■ What is being asked
An exact reproduction of the records is required, with all images left out.
[[ Source material, beginning ]]
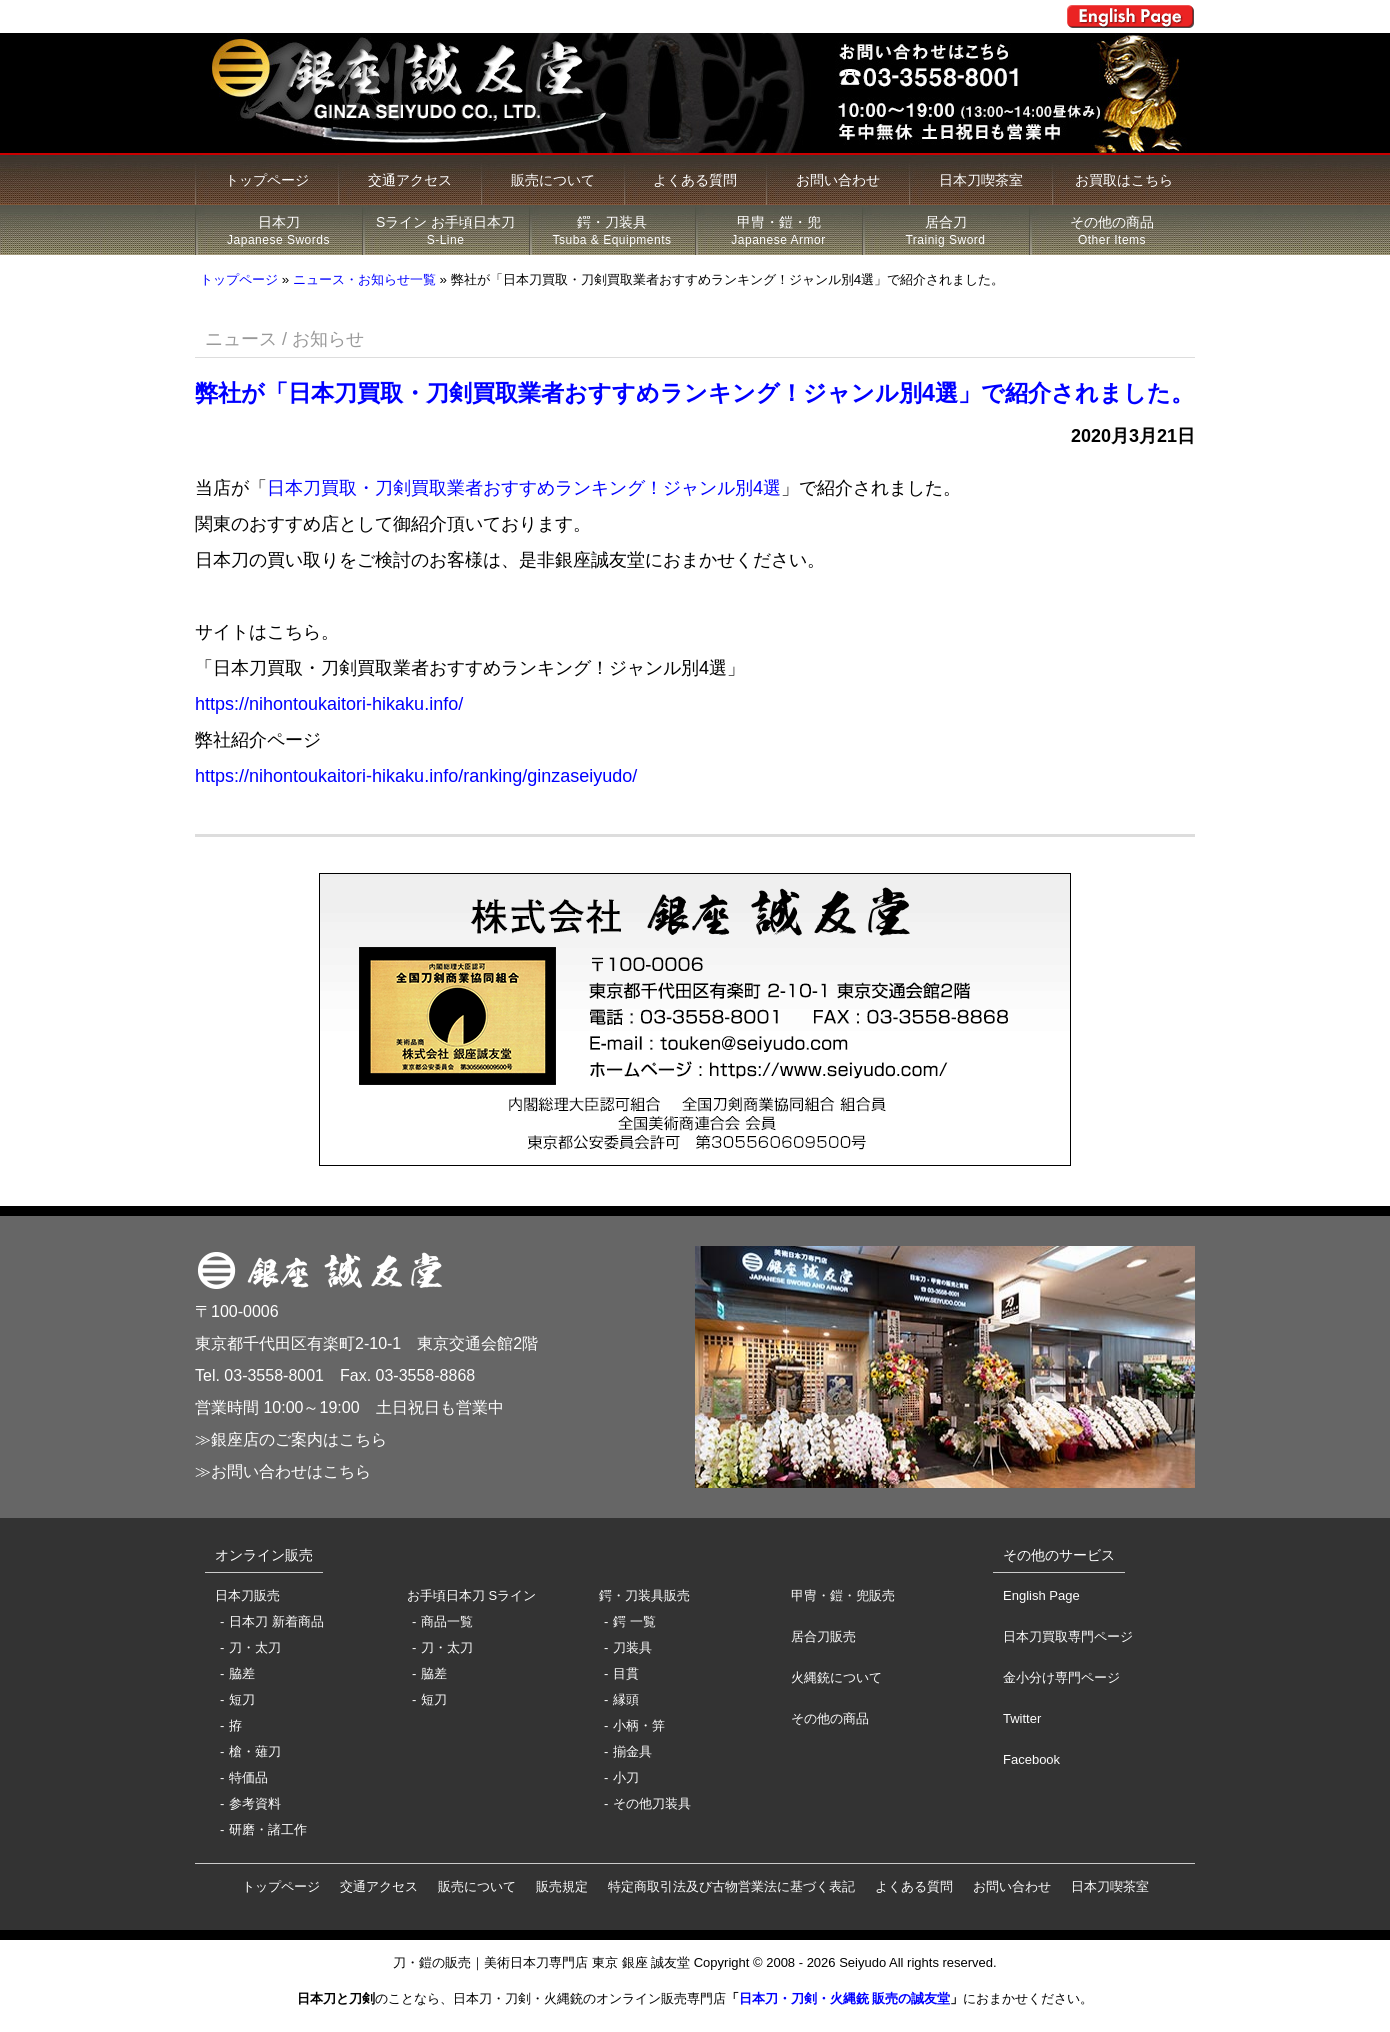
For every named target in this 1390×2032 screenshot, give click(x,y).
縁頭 (626, 1699)
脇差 (242, 1673)
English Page (1041, 1595)
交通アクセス (410, 180)
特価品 (248, 1777)
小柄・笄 (639, 1725)
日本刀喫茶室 (981, 180)
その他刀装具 (652, 1803)
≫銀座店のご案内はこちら (291, 1439)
[[ Source material, end ]]
■ Reply to the task
For every named target in this 1390×2032 screenshot, give click(x,y).
縁頭 (626, 1699)
脇差 (242, 1673)
English Page (1041, 1595)
交通アクセス (410, 180)
特価品 (248, 1777)
小柄・笄 (639, 1725)
日本刀喫茶室 (981, 180)
その他刀装具 (652, 1803)
≫銀座店のご案内はこちら (291, 1439)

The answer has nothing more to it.